Copy nothing from the entries below except the lines from the one containing "both excitement and reflection." through the one containing "beyond the activity itself.", and copy those exactly.

Recorded data ->

—————

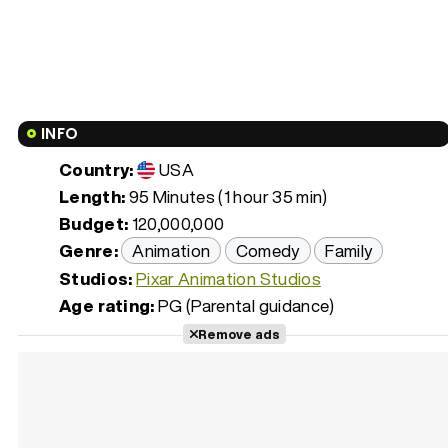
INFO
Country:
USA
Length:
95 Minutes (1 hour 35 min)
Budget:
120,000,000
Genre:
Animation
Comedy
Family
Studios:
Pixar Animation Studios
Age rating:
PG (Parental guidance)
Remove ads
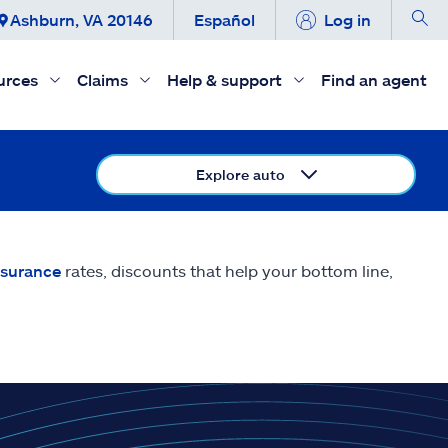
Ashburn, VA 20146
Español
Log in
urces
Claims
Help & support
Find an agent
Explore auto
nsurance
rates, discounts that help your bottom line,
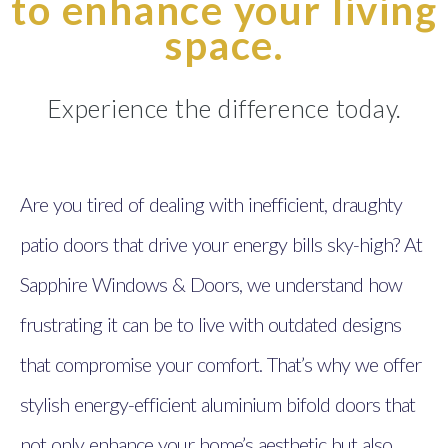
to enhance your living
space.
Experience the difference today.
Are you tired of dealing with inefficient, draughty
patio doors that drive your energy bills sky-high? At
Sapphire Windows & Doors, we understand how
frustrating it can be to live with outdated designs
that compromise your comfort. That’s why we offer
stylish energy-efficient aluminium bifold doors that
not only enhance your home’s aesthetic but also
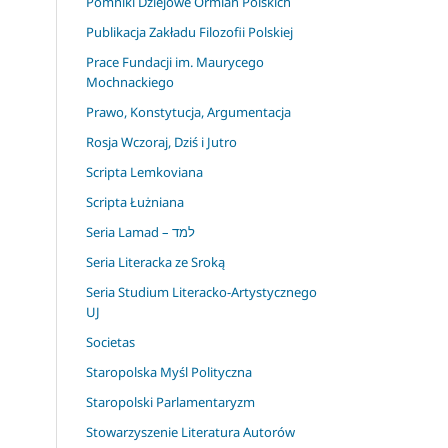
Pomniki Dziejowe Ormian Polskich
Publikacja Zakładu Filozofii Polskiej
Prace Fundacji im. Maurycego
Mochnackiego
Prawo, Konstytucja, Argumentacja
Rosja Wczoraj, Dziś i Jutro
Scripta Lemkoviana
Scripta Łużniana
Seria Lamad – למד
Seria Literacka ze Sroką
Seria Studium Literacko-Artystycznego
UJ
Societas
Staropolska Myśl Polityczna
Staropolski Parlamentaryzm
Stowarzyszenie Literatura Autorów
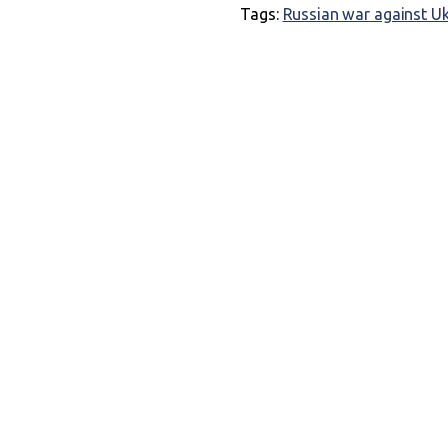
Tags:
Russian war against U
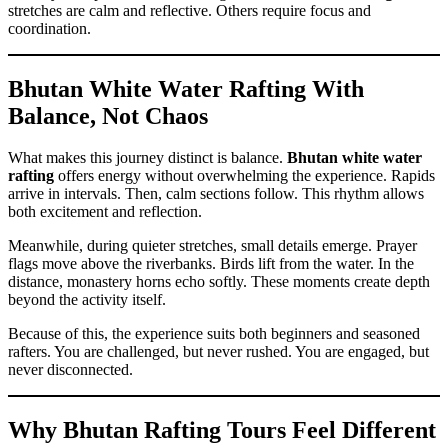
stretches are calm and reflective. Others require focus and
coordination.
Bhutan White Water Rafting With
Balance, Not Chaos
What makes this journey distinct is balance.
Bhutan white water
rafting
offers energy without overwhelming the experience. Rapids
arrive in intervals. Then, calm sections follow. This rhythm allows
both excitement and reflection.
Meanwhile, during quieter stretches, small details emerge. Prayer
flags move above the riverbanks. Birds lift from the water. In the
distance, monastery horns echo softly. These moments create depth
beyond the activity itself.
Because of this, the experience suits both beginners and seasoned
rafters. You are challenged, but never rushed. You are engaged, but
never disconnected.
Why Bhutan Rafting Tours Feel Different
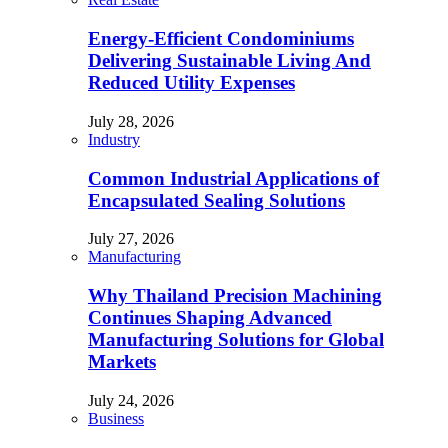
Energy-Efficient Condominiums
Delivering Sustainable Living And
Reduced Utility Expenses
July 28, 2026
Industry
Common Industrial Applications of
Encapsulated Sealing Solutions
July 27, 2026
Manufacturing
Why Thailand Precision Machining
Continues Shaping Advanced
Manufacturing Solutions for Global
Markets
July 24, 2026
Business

—————

Exercise answer ->
both excitement and reflection.
Meanwhile, during quieter stretches, small details emerge. Prayer
flags move above the riverbanks. Birds lift from the water. In the
distance, monastery horns echo softly. These moments create depth
beyond the activity itself.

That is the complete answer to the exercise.